Setelah itu, Benaya seringkali diundang menjadi pelatih identifikasi Hiu baik di tingkat nasional hingga tingkat regional.
Menurut benaya, sebagai perempuan yang bergerak di bidang konservasi dengan pendekatan perikanan bukanlah hal yang mudah.
Dengan pengalaman yang dimiliki, seringkali diundang oleh Badan Pangan Dunia FAO untuk mendiskusikan kondisi Hiu dan Pari sebagai perwakilan Indonesia. Di antaranya saat pertemuan di Vigo Spanyol 2018 dan di Kochi India pada tahun 2019.

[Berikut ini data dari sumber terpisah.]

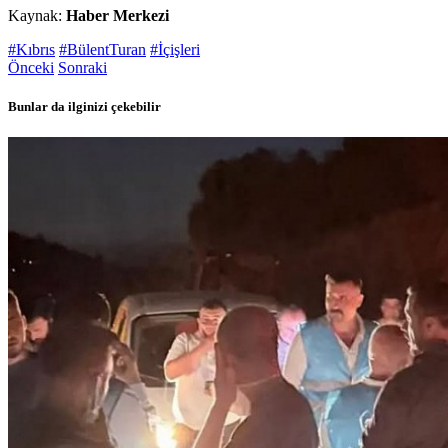
Kaynak:
Haber Merkezi
#Kıbrıs
#BülentTuran
#İçişleri
Önceki
Sonraki
Bunlar da ilginizi çekebilir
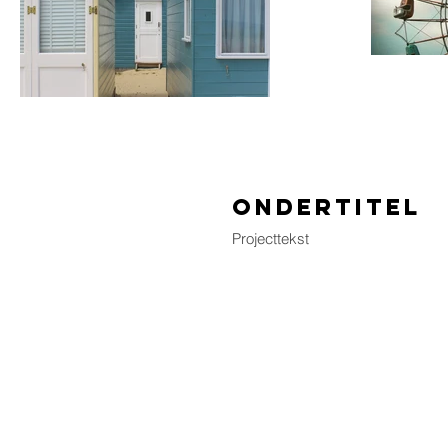
ondertitel
Projecttekst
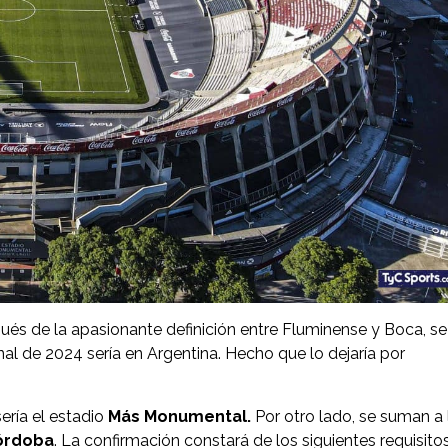
ués de la apasionante definición entre Fluminense y Boca, se
nal de 2024 sería en Argentina. Hecho que lo dejaría por
ería el estadio
Más Monumental.
Por otro lado, se suman a 
órdoba
. La confirmación constará de los siguientes requisitos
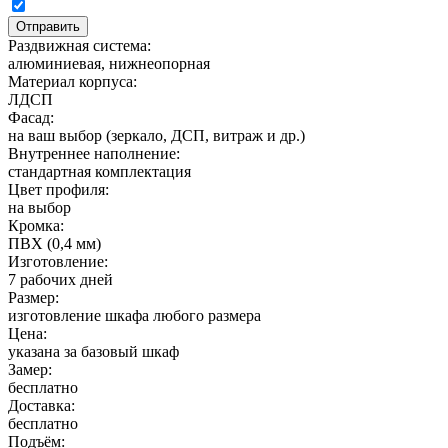
Раздвижная система:
алюминиевая, нижнеопорная
Материал корпуса:
ЛДСП
Фасад:
на ваш выбор (зеркало, ДСП, витраж и др.)
Внутреннее наполнение:
стандартная комплектация
Цвет профиля:
на выбор
Кромка:
ПВХ (0,4 мм)
Изготовление:
7 рабочих дней
Размер:
изготовление шкафа любого размера
Цена:
указана за базовый шкаф
Замер:
бесплатно
Доставка:
бесплатно
Подъём:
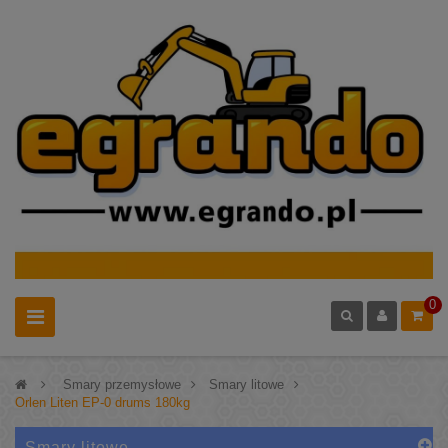
0
>
Smary przemysłowe
>
Smary litowe
>
Orlen Liten EP-0 drums 180kg
Smary litowe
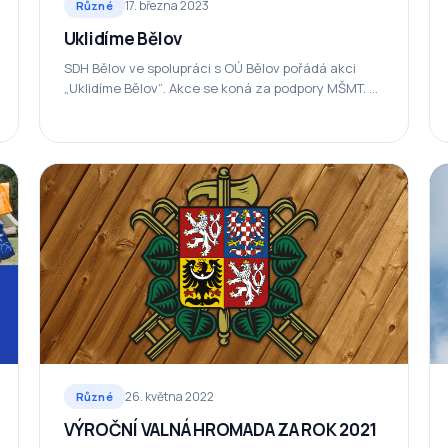
17. března 2023
Různé
Uklidíme Bělov
SDH Bělov ve spolupráci s OÚ Bělov pořádá akci
„Uklidíme Bělov“. Akce se koná za podpory MŠMT. V
sobotu 18.3.2023, sraz u…
26. května 2022
Různé
VÝROČNÍ VALNÁ HROMADA ZA ROK 2021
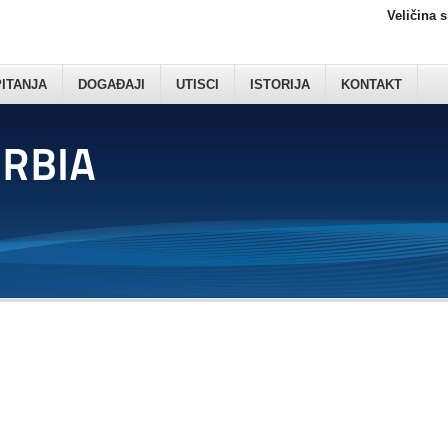
Veličina 
PITANJA
DOGAĐAJI
UTISCI
ISTORIJA
KONTAKT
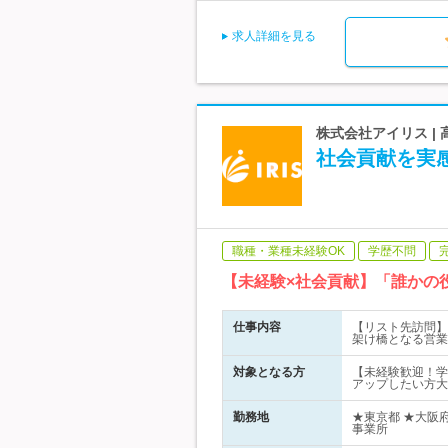
求人詳細を見る
株式会社アイリス |
社会貢献を実
職種・業種未経験OK
学歴不問
【未経験×社会貢献】「誰かの
仕事内容
【リスト先訪問】
架け橋となる営業
対象となる方
【未経験歓迎！学
アップしたい方大
勤務地
★東京都 ★大阪
事業所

Selain menyelesaikan pendidikan sarjana di Undip, Benaya melanjutkan studi di sekolah pascasarjana Institut Pertanian Bogor (IPB) Program Studi Teknologi Perikanan Laut.
Selanjutnya, pada 2019, Benaya bergabung dengan gerakan konservasionis internasional. Kegiatan ini untuk menumbuhkan harapan tentang bumi dan mempresentasikan kondisi perikanan Hiu dan Pari di Indonesia dalam Conservasion Optimism di Universitas Oxford.